🤖 AI Summary
Music structure analysis (MSA) suffers from inefficiency in modeling long audio sequences and temporal misalignment, primarily due to reliance on high-resolution, short-window features in existing pretrained music models. To address this, we propose a time-adaptive fine-tuning framework that enables single-pass, whole-track forward inference via audio window expansion and low-resolution feature adaptation. Our key contributions include: (1) temporal feature resampling to preserve structural semantics across scales; (2) cross-window feature alignment to ensure temporal consistency; and (3) a low-resolution feature adaptation mechanism that maintains representational fidelity without increasing memory footprint or inference latency. Evaluated on the Harmonix Set and RWC-Pop benchmarks, our method achieves significant improvements in boundary detection F1-score and structural function classification accuracy, demonstrating superior precision, computational efficiency, and robustness for long-sequence MSA.
📝 Abstract
Audio-based music structure analysis (MSA) is an essential task in Music Information Retrieval that remains challenging due to the complexity and variability of musical form. Recent advances highlight the potential of fine-tuning pre-trained music foundation models for MSA tasks.
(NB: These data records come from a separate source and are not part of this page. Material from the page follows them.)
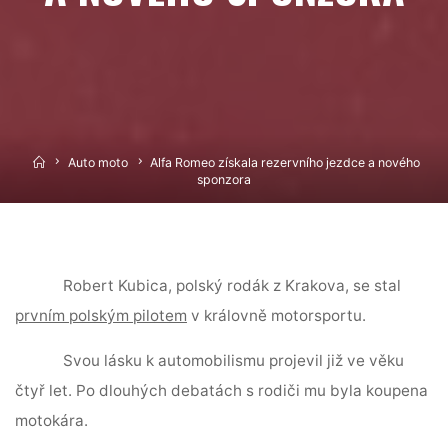
Home
Auto moto
Alfa Romeo získala rezervního jezdce a nového
sponzora
Robert Kubica, polský rodák z Krakova, se stal
prvním polským pilotem
v královně motorsportu.
Svou lásku k automobilismu projevil již ve věku
čtyř let. Po dlouhých debatách s rodiči mu byla koupena
motokára.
However, these models are typically trained with high temporal feature resolution and short audio windows, which limits their efficiency and introduces bias when applied to long-form audio. This paper presents a temporal adaptation approach for fine-tuning music foundation models tailored to MSA. Our method enables efficient analysis of full-length songs in a single forward pass by incorporating two key strategies: (1) audio window extension and (2) low-resolution adaptation. Experiments on the Harmonix Set and RWC-Pop datasets show that our method significantly improves both boundary detection and structural function prediction, while maintaining comparable memory usage and inference speed.